Was hoping some of you could post some photos of some really cool Green Tree Python setups, as I am about to aqcuire one soon and would be interested on some ideas for caging.


----------



## xchondrox (Jun 27, 2008)

Ill get a pic of my set-ups later today when i have a chance; Arboreal Neodeshas/Paper Towel/Ceramic heat Emitter/HelixDBS1000/and a rubbermaid for water bowl. KISS (Keep it simple stupid), thats what i go by when it comes to caging!


----------



## UrbanJungles (Jun 27, 2008)

Not GTP's but it'll work the same....


----------



## Ram! (Jun 28, 2008)

Wow! Looking great set ups. Are those made of acrylic?


----------



## GootySapphire (Jun 28, 2008)

UrbanJungles said:


> Not GTP's but it'll work the same....


Did you make those or did you buy those? Let me know please!!


----------



## UrbanJungles (Jun 29, 2008)

Yes, they are acrylic.  I had someone make them for me but he's no longer making cages unfortunately.  You might have luck coming up with a good design and find a local acrylic manufacturer to supply and cut it for you.  Much like WARPIG's T cages being discussed in the tarantula forum.

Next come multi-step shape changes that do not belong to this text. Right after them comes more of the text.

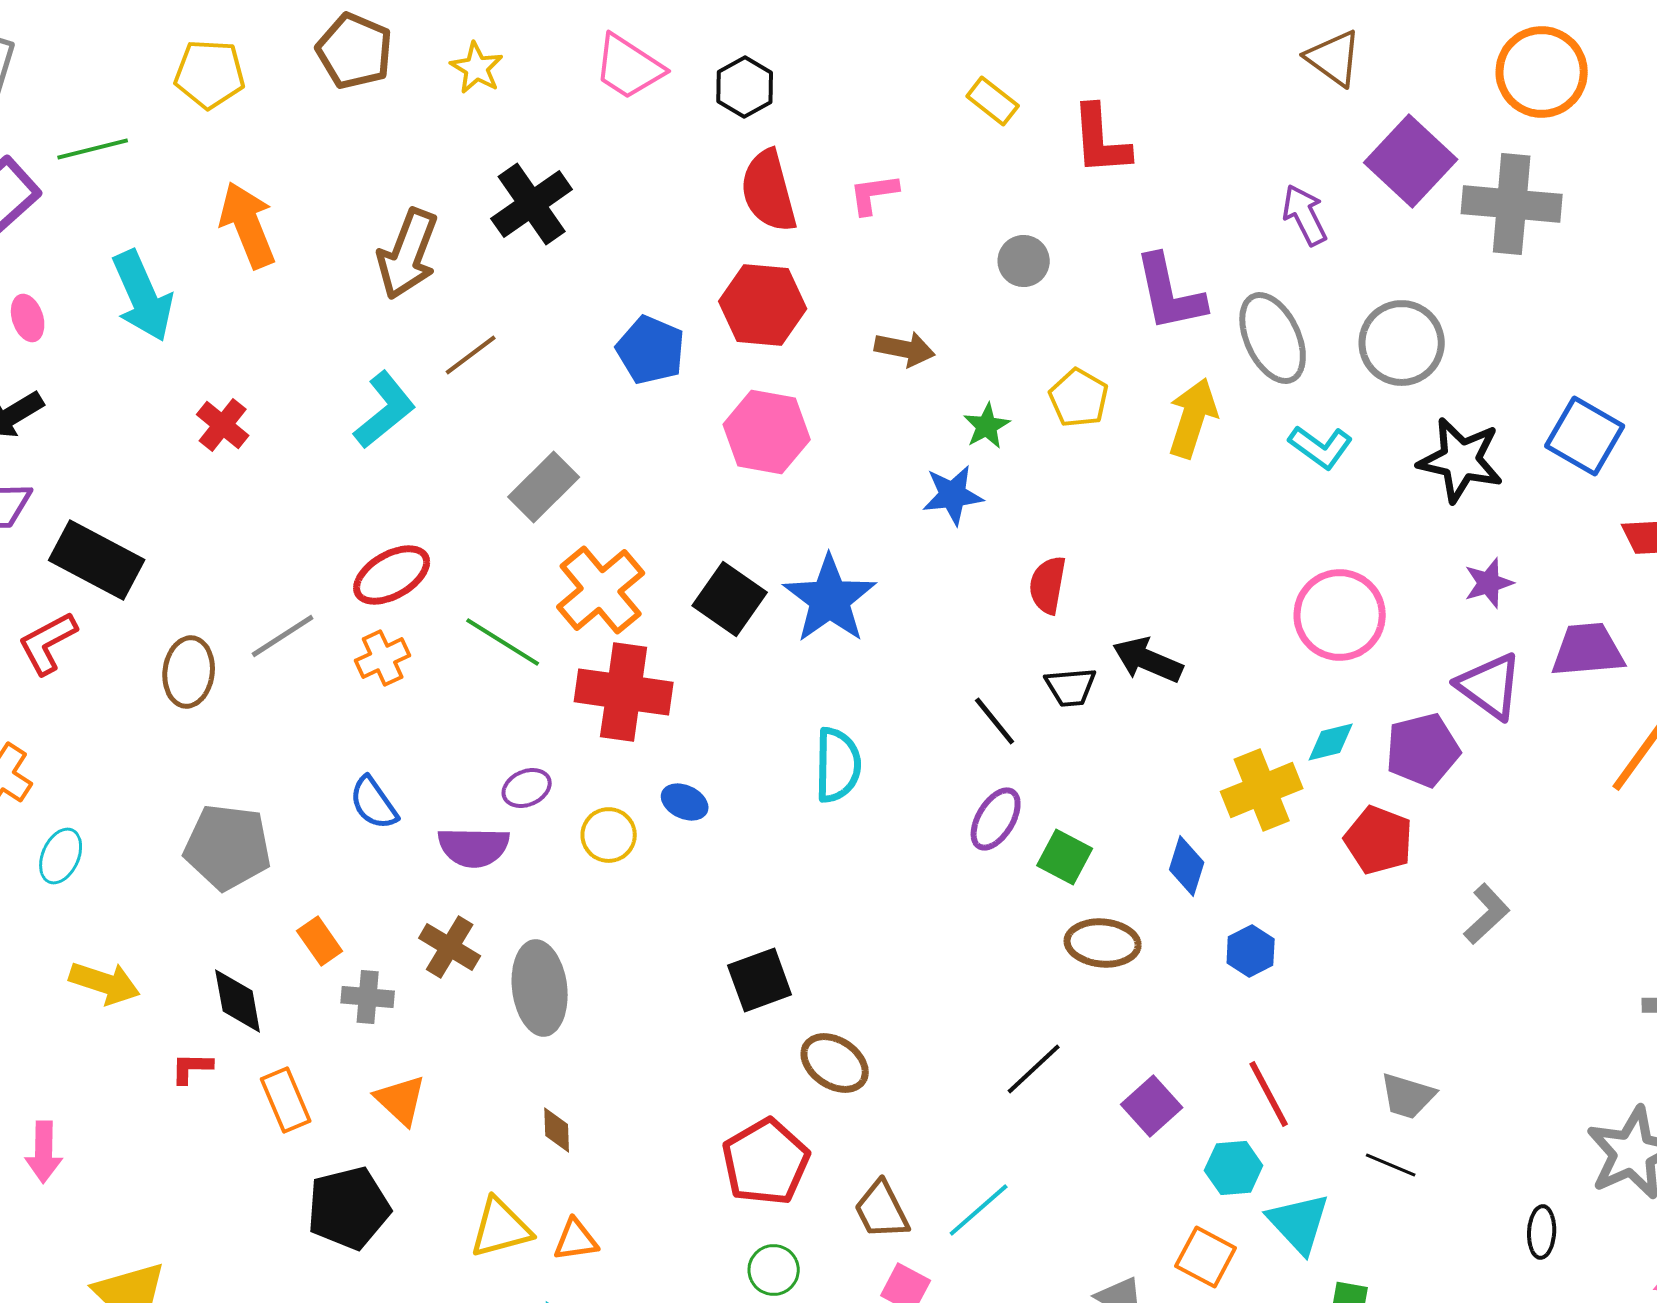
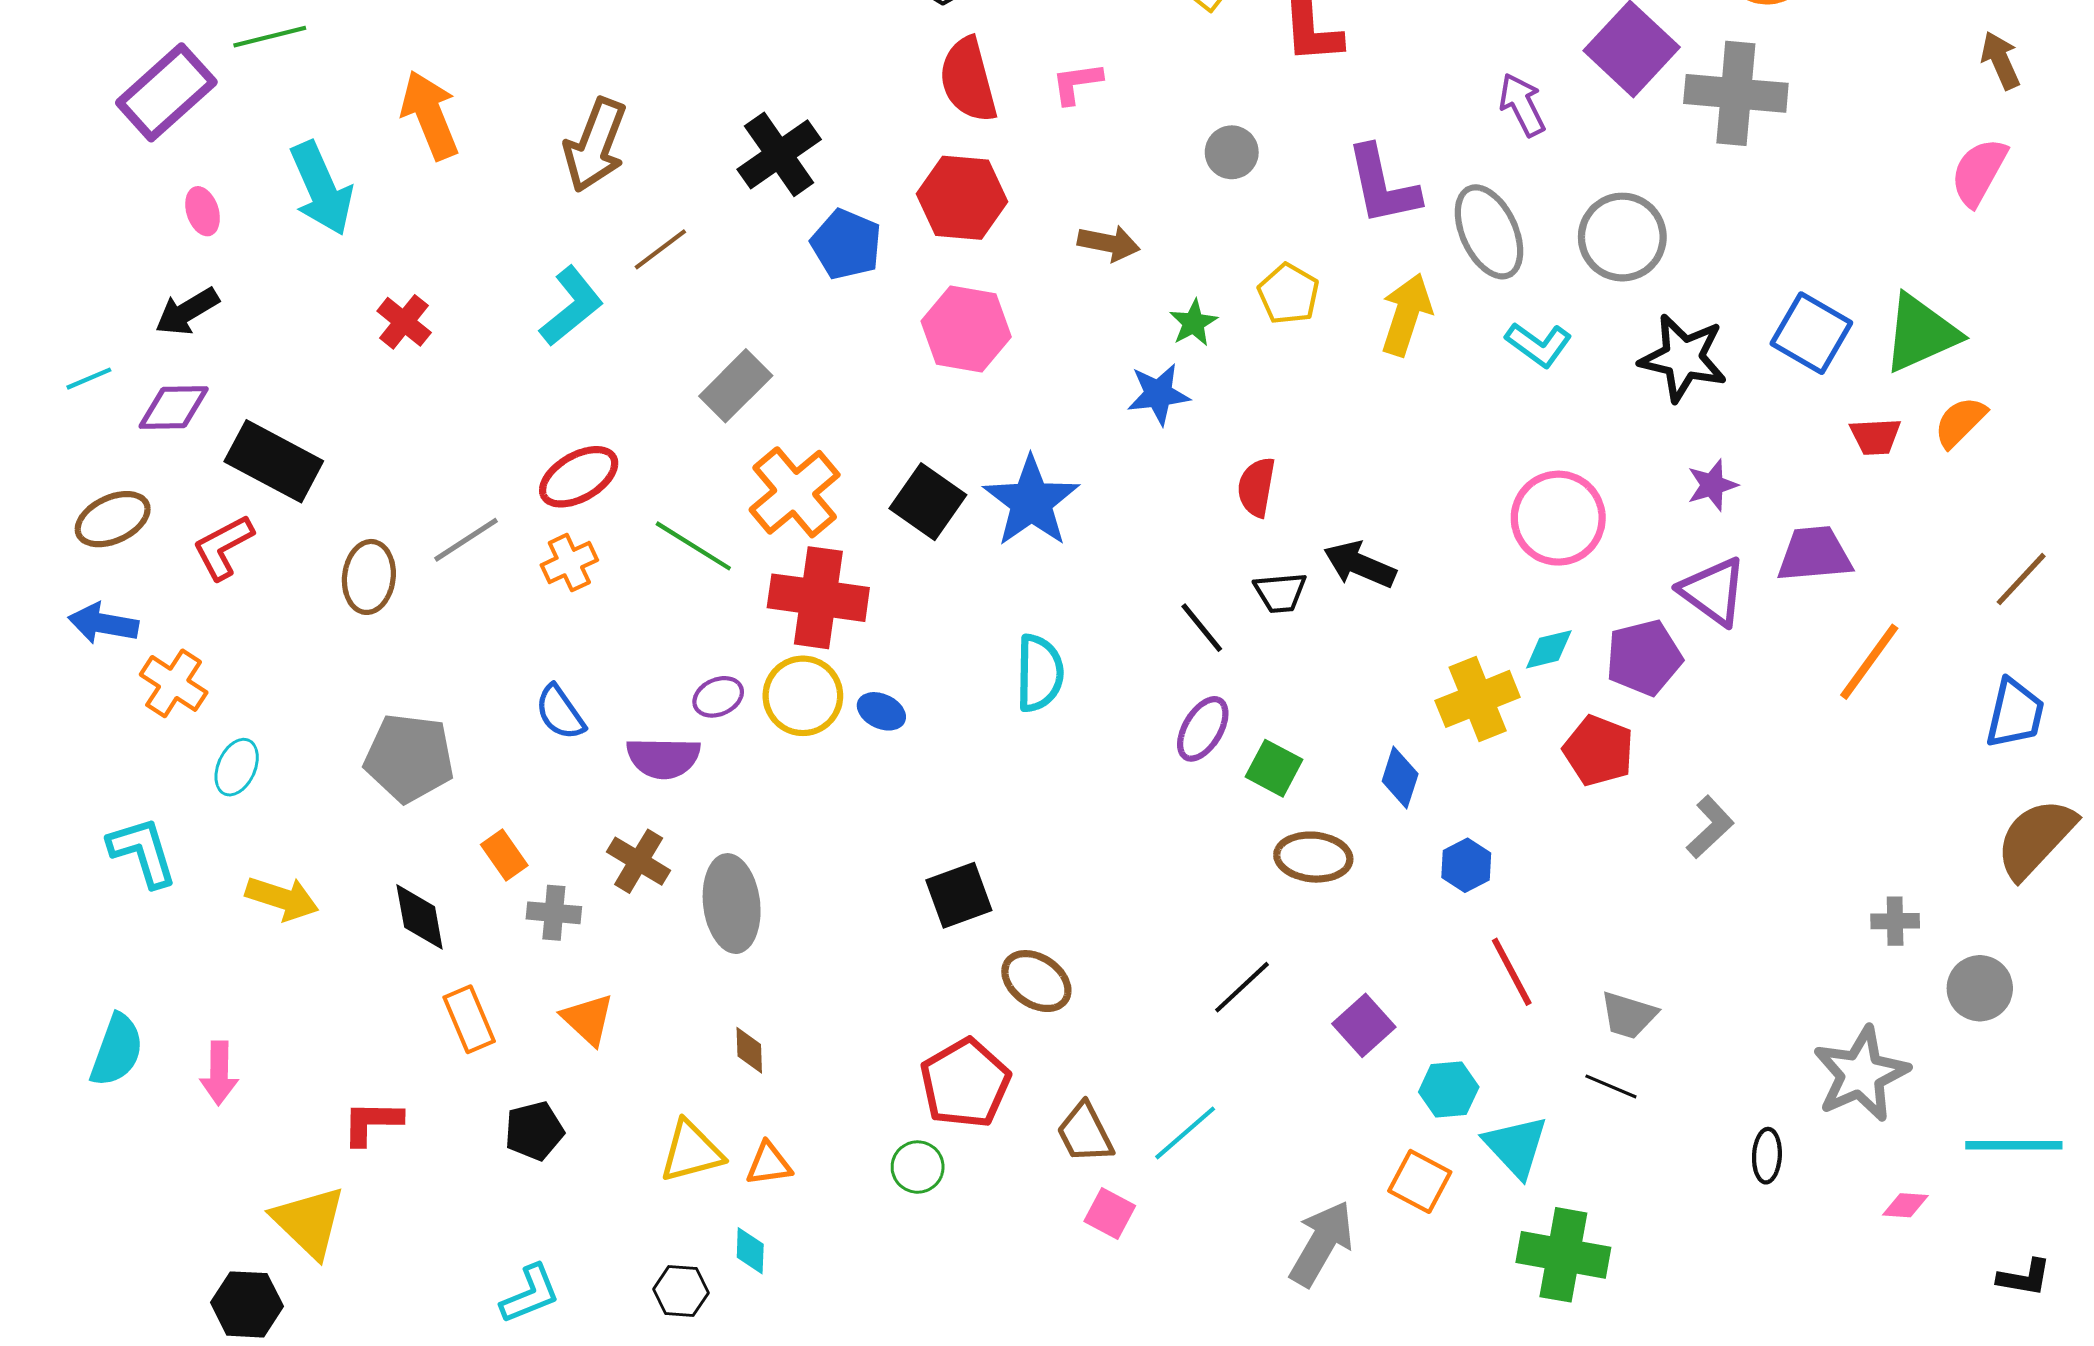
black cross: (532, 204) -> (779, 154), moved
yellow circle: (609, 835) -> (803, 696), moved, size x1.4
red L-shape: (192, 1068) -> (372, 1123), moved, size x1.4
red line: (1269, 1094) -> (1512, 972), moved
black pentagon: (349, 1208) -> (534, 1131), size x0.7
green circle: (774, 1270) -> (918, 1167), moved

Arboreal snakes are _meant_ to be shown off.


----------



## Ricky ortiz (Jun 30, 2008)

UrbanJungles said:


> Not GTP's but it'll work the same....


those are some nice looking ETBs have you had any luck breeding them? ans where did you get yours from?

as for the cage setup i use a repti-rack 24x24x24 thats for my adults for my lil ones i likt to use tubs they work better than large fancy tanks not exactly pretty but it keeps them healthy and holds temp and humidity great, If yoiu havent yet i highly recomend purchasing The More Complete Chondro by Greg Maxwell you can purchase it from his website www.finegtps.com that book is a life saver has everything you'll need to know in it. well here is my repti-rack cage


----------



## johnharper (Jun 30, 2008)

Where did you get those tubs at the bottom? Are those acylic too? Those would work great for adult tarantulas. I keep alot of carpet pythons but never kept any green trees.

John


----------



## UrbanJungles (Jul 2, 2008)

All of those treeboas in that pic are my offspring from various litters...that's just one wall of the room.  You can see more at *www.urbanjungles.com
*
The clear tubs i the bottom of my pic are AWESOME for tarantulas...unfotunately they are no longet manufactured, those are Phillip's brand clear acrylic boxes and I've had them for almost 10 years now.


----------



## talljosh003 (Jul 3, 2008)

UrbanJungles said:


> Not GTP's but it'll work the same....


dude that is SWEET!:worship:


----------



## johnharper (Jul 4, 2008)

Danny,

Have you ever checked out www.acemart.com its a resturant supply store they have cotainers that look similar to the acyrlic tubs in the pictures. They also sale portion cups too.

John


----------



## UrbanJungles (Jul 4, 2008)

Thanks for the link John, I'll be sure to check it out!!!


----------



## P. Novak (Jul 4, 2008)

Nice stuff Urban, those enclosures look great!


----------